I see a lot of questions and comments in the blogs about turning the shoulders too much in the backswing and getting deep behind the toe line and over swinging. I also see many comments about hitting both chunks and thin shots. These problems can be cured by simply making sure your back arm (right for right handers and left for lefties) is in a right angle at the top of your backswing.
Let's start by looking at the concept of tucking the back elbow and keeping it in close to the torso or hip. The thought is that this provides some connection to the torso and more control of your arm motion. There is some truth to it, but it causes more problems than it is worth and in fact it is worthless because it is not correct.
For starters, a tucked back elbow is bent at the elbow so much that it looks like a V. A tucked back elbow is in close to the torso and thus causes a narrow width backswing. So narrow that it causes the forward arm to bend at the elbow. This is a major problem because the forward arm must remain relatively straight in the backswing as this is the arm that creates the width of arc. The forward arm must remain straight because it, along with the club, is the string in the concept of a rock swinging on a string creating centrifugal force.
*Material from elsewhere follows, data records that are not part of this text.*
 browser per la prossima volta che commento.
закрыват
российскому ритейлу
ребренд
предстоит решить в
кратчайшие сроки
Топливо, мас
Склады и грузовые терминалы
The wider the arc (remember, the arms swing the rock) the faster the clubhead, and a faster club hits the ball farther.
Another big problem of the back arm folding to a V is that it is being pulled inward toward the torso which is opposite of remaining wide and extended. A golfer can actually pull their upper arm inward and tight to their side so much in keeping the arm and elbow tucked that they can actually push themselves into a reverse pivot or weight shift. This pushes their head and spine forward ahead of the ball instead of turning and loading over and onto their rear leg behind the ball. It can also cause too much torso turn, getting the arms behind the toe line in the Sacred Burial Ground (SBG). And, to complete the problems, the wrists can break down and cause an over swing to parallel or longer. This adds more forward tilt to the head and spine increasing the reverse weight shift and lays the club off into the heavy position.
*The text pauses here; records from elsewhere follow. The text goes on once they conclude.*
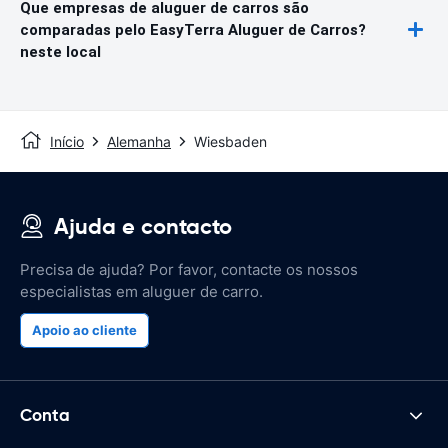
Que empresas de aluguer de carros são
comparadas pelo EasyTerra Aluguer de Carros?
neste local
Início
Alemanha
Wiesbaden
Ajuda e contacto
Precisa de ajuda? Por favor, contacte os nossos
especialistas em aluguer de carro.
Apoio ao cliente
Conta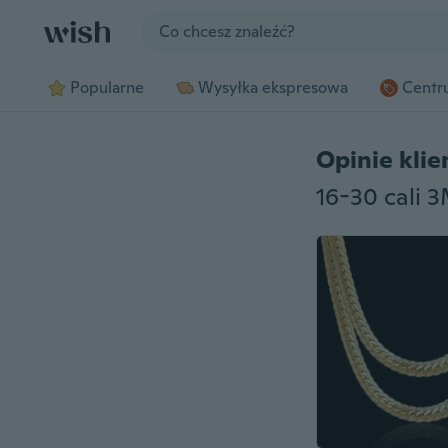
Jump to section
Popularne
Wysyłka ekspresowa
Centru
Opinie kli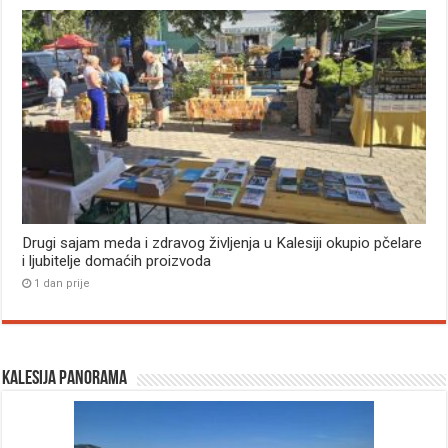
Drugi sajam meda i zdravog življenja u Kalesiji okupio pčelare
i ljubitelje domaćih proizvoda
1 dan prije
Kalesija panorama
The cure for all these problems caused by intentionally tucking the back elbow, or intentionally cocking the wrists and/or swinging to parallel and not being able to keep the forward arm relatively straight, is simple. The back arm MUST 'Never and I mean never, ever,' BEND, BREAK, or FOLD, past 90 degrees, a right angle.
We all know from science class that a 90 degree right angle is the strongest angle. In keeping the body functioning in harmony with the laws of physics the arm in a right angle is at its strongest position. Just look at arm wrestlers. The first one to start losing their flat wrist and their right angle at the elbow as it starts bending toward a V'¦looses.
Practice and learn the feeling of your back arm lifting up to form a right 90 degree angle at the top of your backswing. Keeping your wrist firm helps create the right angle. That also helps keep your backswing 3/4 and the club more vertical. Keeping the back arm in a 90 degree angle also helps control the shoulder and hip turn to the forward arm over the toe line for the perfect limited turn PPGS backswing.
The final checkpoint when the back arm is in a right angle with a vertical 12:00 o'clock club will be that both arms form a perfect Equilateral Triangle. A line drawn touching both elbows as the base of the triangle will be parallel to the ground. The final important point about this equilateral triangle with the elbows parallel to the ground at the top of the backswing is that the arms, head, neck, shoulders, and back are all in dynamic balance. And they are strong and free from stress and strain.
I think it is safe to say that a back arm in a 90 degree, right angle at the top of the backswing is simple to do and easy to feel, monitor and check. Back arm in a right angle at the top of the backswing is simply the 'right' thing to do.